■ **TASK**:
Every entry that follows should be written out again exactly.

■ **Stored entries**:
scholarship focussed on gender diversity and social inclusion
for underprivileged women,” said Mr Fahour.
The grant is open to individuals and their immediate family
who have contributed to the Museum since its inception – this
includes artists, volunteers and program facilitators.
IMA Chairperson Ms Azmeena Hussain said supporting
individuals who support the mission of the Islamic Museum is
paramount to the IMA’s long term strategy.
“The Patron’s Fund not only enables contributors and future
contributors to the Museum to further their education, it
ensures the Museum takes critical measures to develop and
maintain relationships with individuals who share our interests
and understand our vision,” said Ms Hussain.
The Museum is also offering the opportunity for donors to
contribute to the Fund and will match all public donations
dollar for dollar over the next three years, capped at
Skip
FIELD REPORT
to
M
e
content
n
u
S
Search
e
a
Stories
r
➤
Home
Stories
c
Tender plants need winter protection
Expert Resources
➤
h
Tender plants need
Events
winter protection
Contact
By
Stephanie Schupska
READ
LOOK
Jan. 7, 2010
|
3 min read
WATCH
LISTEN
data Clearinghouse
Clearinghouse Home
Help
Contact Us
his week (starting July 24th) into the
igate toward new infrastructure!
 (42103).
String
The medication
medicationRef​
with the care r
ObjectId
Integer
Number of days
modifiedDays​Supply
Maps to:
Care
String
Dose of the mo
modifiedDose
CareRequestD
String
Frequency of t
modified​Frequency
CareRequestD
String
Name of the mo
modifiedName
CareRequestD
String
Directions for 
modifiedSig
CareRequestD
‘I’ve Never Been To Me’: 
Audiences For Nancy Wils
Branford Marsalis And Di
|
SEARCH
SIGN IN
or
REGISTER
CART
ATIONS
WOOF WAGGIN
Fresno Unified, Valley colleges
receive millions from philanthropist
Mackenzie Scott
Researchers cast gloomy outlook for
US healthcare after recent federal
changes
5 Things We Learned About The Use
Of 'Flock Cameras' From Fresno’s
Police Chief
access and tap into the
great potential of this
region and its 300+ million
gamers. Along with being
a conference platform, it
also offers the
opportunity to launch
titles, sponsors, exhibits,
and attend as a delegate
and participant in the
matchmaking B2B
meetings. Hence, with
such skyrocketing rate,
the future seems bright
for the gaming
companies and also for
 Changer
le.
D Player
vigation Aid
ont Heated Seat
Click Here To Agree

■ **YOUR SOLUTION**:
scholarship focussed on gender diversity and social inclusion
for underprivileged women,” said Mr Fahour.
The grant is open to individuals and their immediate family
who have contributed to the Museum since its inception – this
includes artists, volunteers and program facilitators.
IMA Chairperson Ms Azmeena Hussain said supporting
individuals who support the mission of the Islamic Museum is
paramount to the IMA’s long term strategy.
“The Patron’s Fund not only enables contributors and future
contributors to the Museum to further their education, it
ensures the Museum takes critical measures to develop and
maintain relationships with individuals who share our interests
and understand our vision,” said Ms Hussain.
The Museum is also offering the opportunity for donors to
contribute to the Fund and will match all public donations
dollar for dollar over the next three years, capped at
Skip
FIELD REPORT
to
M
e
content
n
u
S
Search
e
a
Stories
r
➤
Home
Stories
c
Tender plants need winter protection
Expert Resources
➤
h
Tender plants need
Events
winter protection
Contact
By
Stephanie Schupska
READ
LOOK
Jan. 7, 2010
|
3 min read
WATCH
LISTEN
data Clearinghouse
Clearinghouse Home
Help
Contact Us
his week (starting July 24th) into the
igate toward new infrastructure!
 (42103).
String
The medication
medicationRef​
with the care r
ObjectId
Integer
Number of days
modifiedDays​Supply
Maps to:
Care
String
Dose of the mo
modifiedDose
CareRequestD
String
Frequency of t
modified​Frequency
CareRequestD
String
Name of the mo
modifiedName
CareRequestD
String
Directions for 
modifiedSig
CareRequestD
‘I’ve Never Been To Me’: 
Audiences For Nancy Wils
Branford Marsalis And Di
|
SEARCH
SIGN IN
or
REGISTER
CART
ATIONS
WOOF WAGGIN
Fresno Unified, Valley colleges
receive millions from philanthropist
Mackenzie Scott
Researchers cast gloomy outlook for
US healthcare after recent federal
changes
5 Things We Learned About The Use
Of 'Flock Cameras' From Fresno’s
Police Chief
access and tap into the
great potential of this
region and its 300+ million
gamers. Along with being
a conference platform, it
also offers the
opportunity to launch
titles, sponsors, exhibits,
and attend as a delegate
and participant in the
matchmaking B2B
meetings. Hence, with
such skyrocketing rate,
the future seems bright
for the gaming
companies and also for
 Changer
le.
D Player
vigation Aid
ont Heated Seat
Click Here To Agree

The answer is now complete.